Sewing the first dart
Spot my mistake?
I have now have sewn up four darts – two on the font piece and one on each of the back pieces.
HEADSUP: Beware the *Eve mistake* … Also known as Eve forgot to check the underneath of one dart and stitch away happily. Only to find when complete that part of the dart seam allowance had gotten folded over, and caught in the sewing. Doh!
If you were doing this properly – which you should be if you download the free pattern next week – BE SURE to press these dart stitch lines. I rarely drag my iron out, as I HATE ironing, but pressing properly makes your clothes look professionally made.
Use the iron to first press the dart stitch lines and then press the dart to one side. Be careful not to over press, we do want the dart to shape the garment!
Front piece with darts sewn
On the stand
Back piece with darts sewn
Back piece on the stand
This photo is why you should ALWAYS prep your fabric first before cutting out. BAD EVE and BAD PHOTO!
Bad fabric prep – creases EVERYWHERE. Naughty!
Next, lay the back sections on top of the front pieces, matching the side seam notches. Consider how you will be sewing this seam. If the final garment will be made from silk, consider using a French seam. Otherwise an open seam should be fine. Using your machine and your chosen seam allowance, see these two side seams, from hem to armhole.
Sewn, and laid flat, your piece should look like this.
Just the final side seam to go!
When the final side seam is stitched,you’re left with attaching the necktie. Without this being added, the top will fall down and hand around your belly… not a great look at a all!
I started by pinning my neck tie to the front and back pieces. It’s a tad tricky as we are capturing them within the tie, and there are sections that are open too. To attach the necktie I pinned the right side of the tie to the wrong side of the front and back pieces, working my way from the centre front out to make sure that the excess would work as ties at the centre back.
Not sure that makes sense, so here are the pics…
Necktie is pinned in place to make sure all is correct
The black stitch line attaching the necktie
The seam allowance from both the from / back pieces and the tie are pressed upwards, into the necktie. The tie is then folded down to cover the previous stitch line, and stitched very close.
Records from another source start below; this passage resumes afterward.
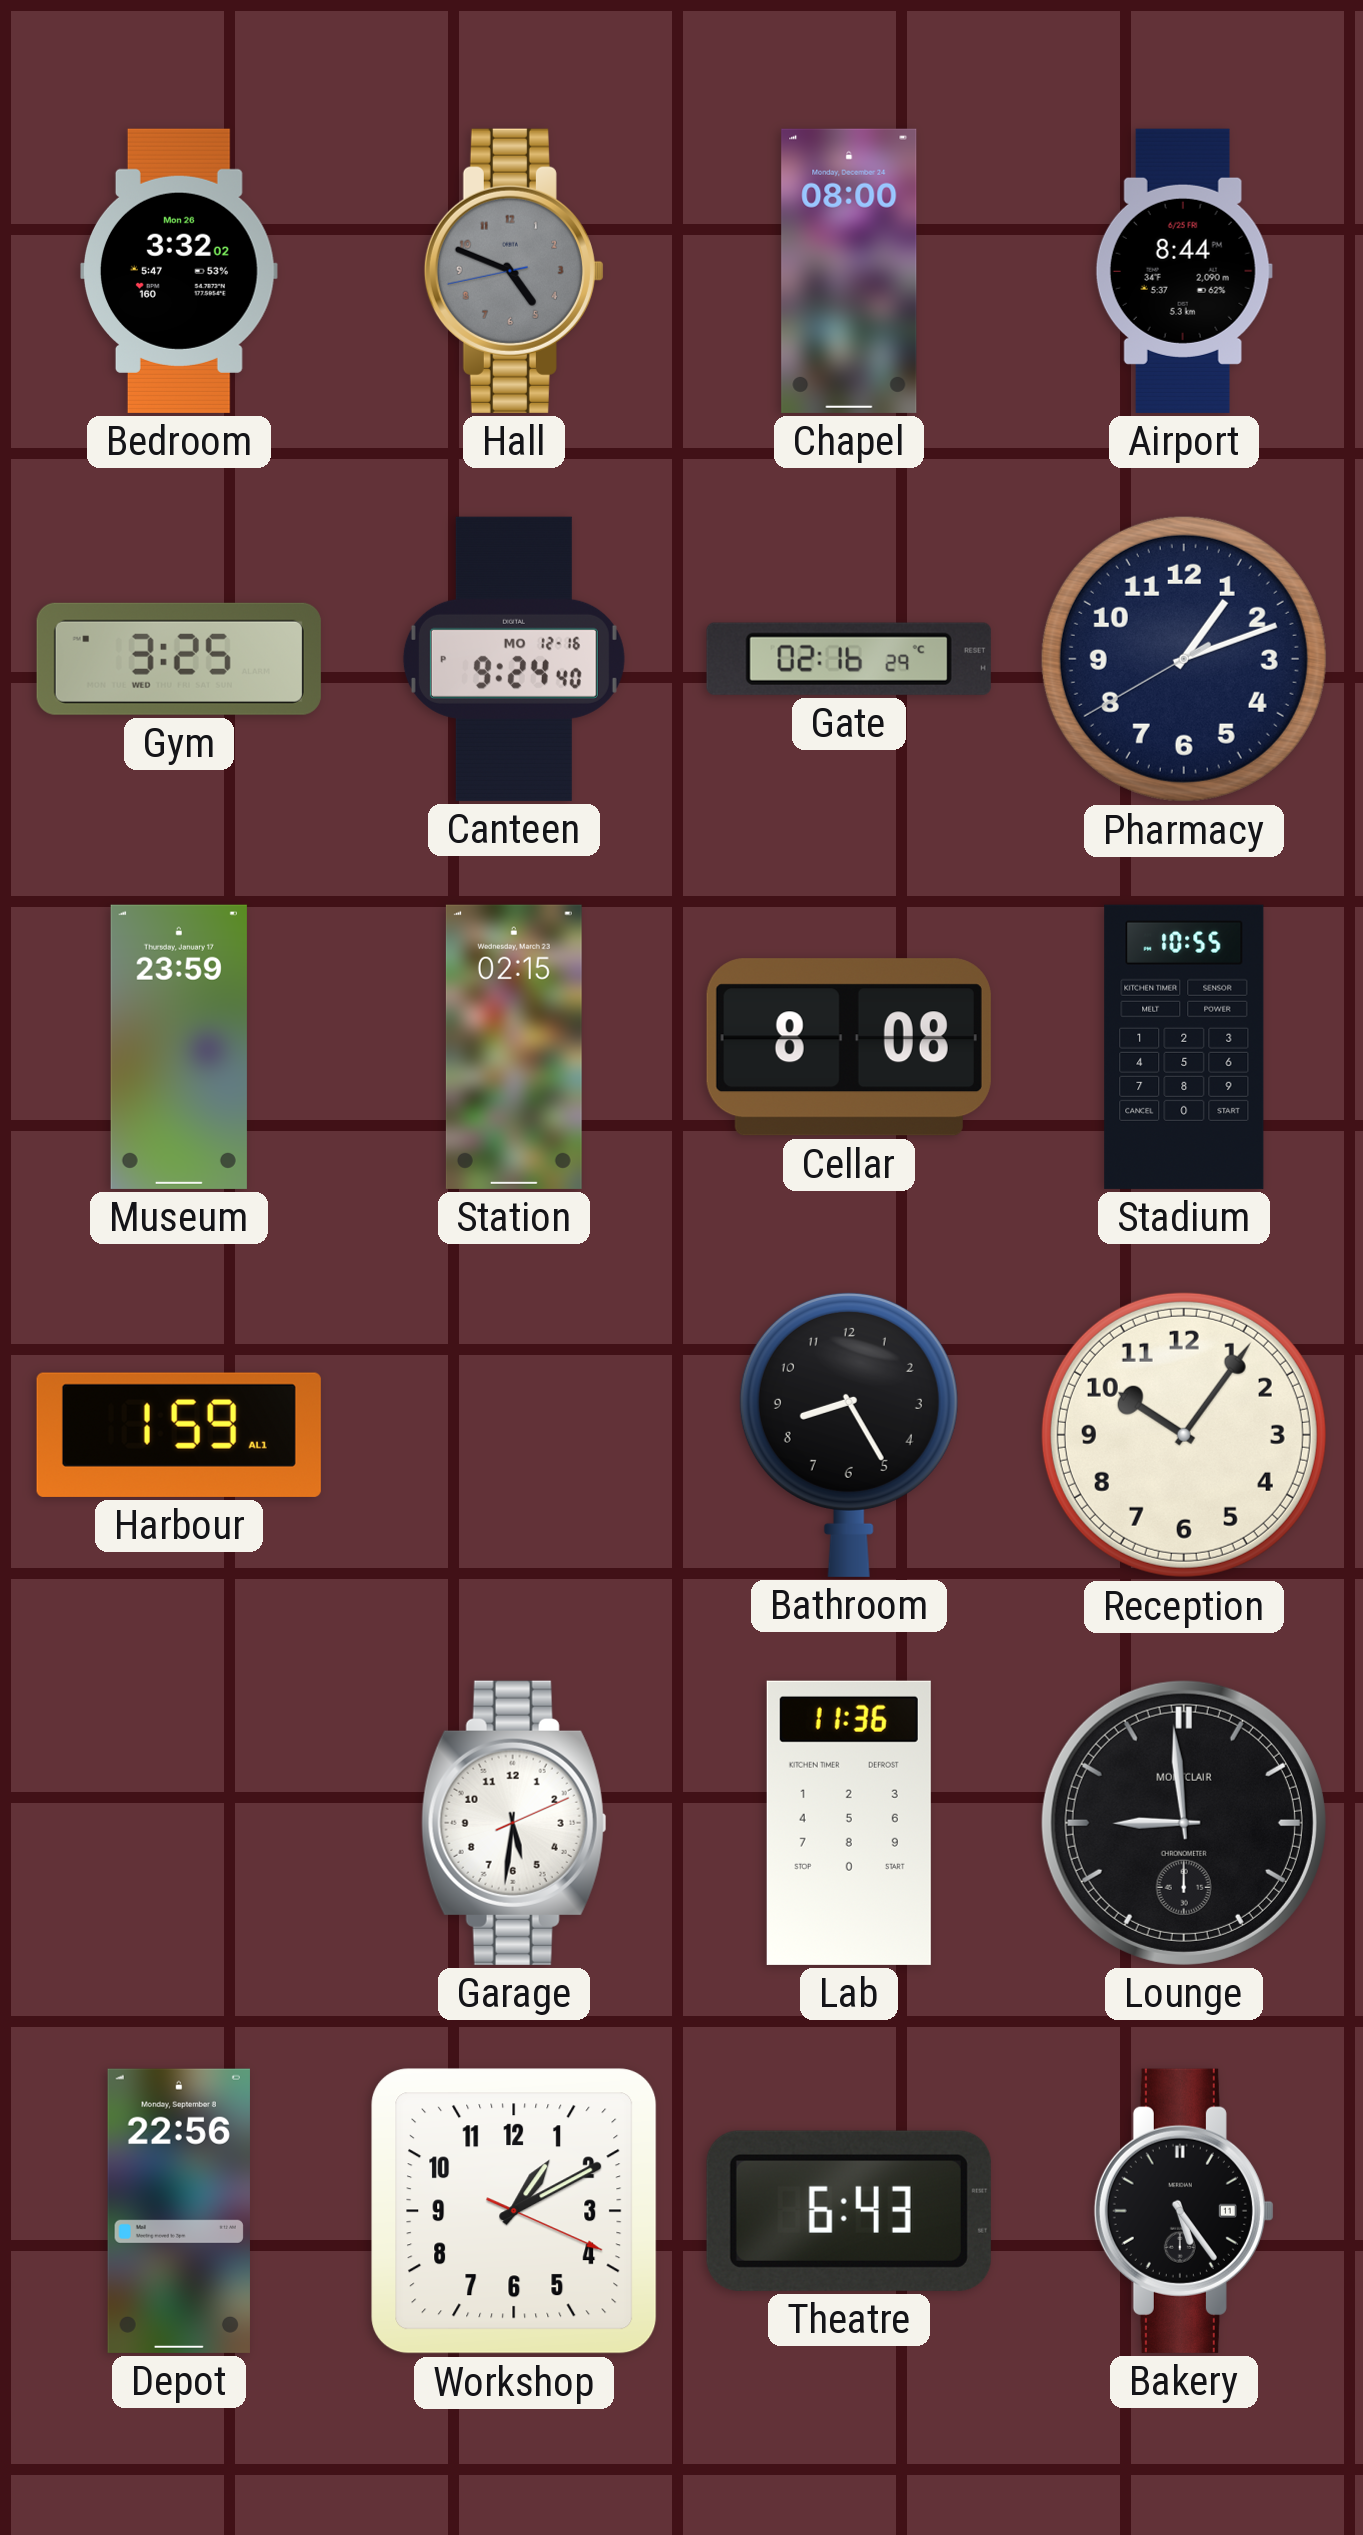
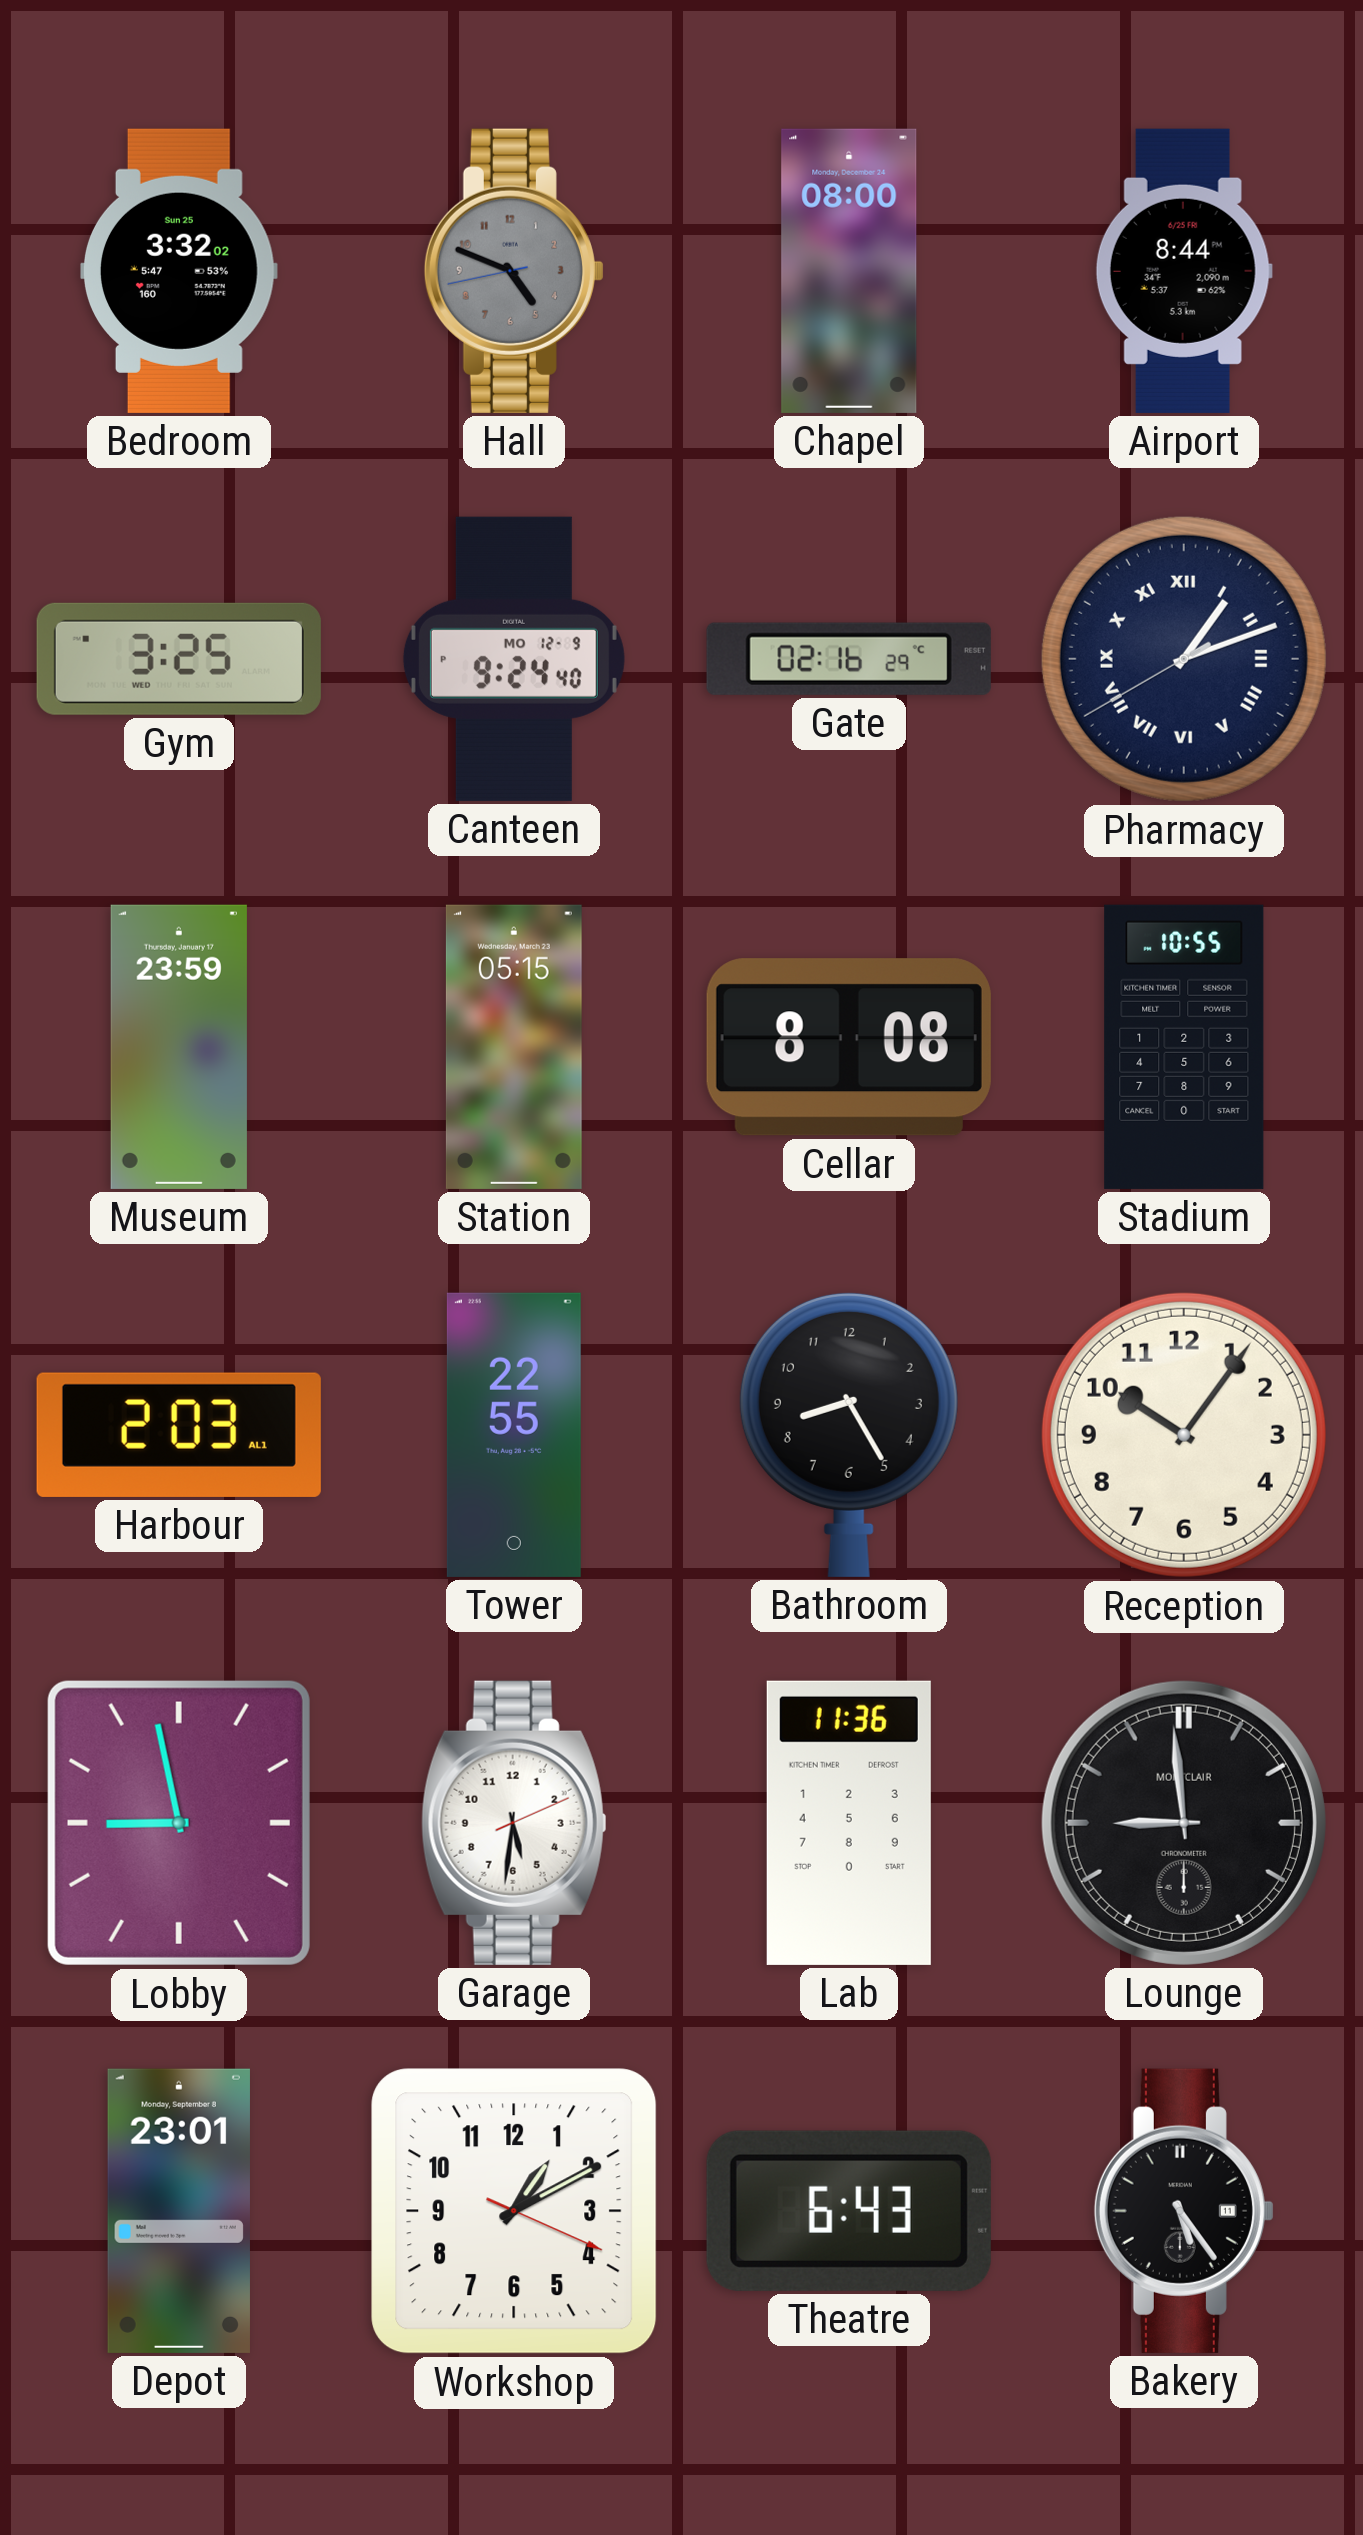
Bedroom date: Mon 26 -> Sun 25
Canteen date: MO 12-16 -> MO 12-9
Pharmacy numerals: Arabic -> Roman
Station: 02:15 -> 05:15
Harbour: 1:59 -> 2:03
Tower: none -> 22:55
Lobby: none -> 8:58
Depot: 22:56 -> 23:01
Continuing the stitch line to finish the necktie
This didn’t really take very long to sew up… I’m sure I could have whizzed up a top or maybe even a longer dress version in no time if it hadn’t been for all the photo breaks, but it is important to do this step by step process.
So here you have it, the finished toile!
Front view of toile
Side view of toile
Back view of toile
So.. What are your thoughts?
Critiquing the Toile
I tried the toile on myself – even though i’m about two sizes bigger than my stand – and it looked a tad rubbish.
- The front bust darts are not in a good position for someone with boobs.
- I would maybe transfer these darts into the side seam or have the excess made into pin tucks or gathers from the neckline instead
- The styleline of the front arm hole seemed to make the bust are look bigger. I think i’ll modify the pattern before sewing it up in final fabric.
- The armhole needs to be finished properly. I’m thinking it would looks best with a thin binding rather than a facing, as this would have continuity with the necktie.
- Must remember to press the centre back opening.
- Possibly make the necktie narrower once it is finished enclosing at the centre back. It feels a little bulky at the back neck when wearing.
- Consider cutting on the bias so it drapes more?
Okiedokie… I need to buy a nice fabric to make this up with the new changes ready for part four.. That post will be significantly shorter as the making it up process is all here, so i’ll just write up any modifications that I make.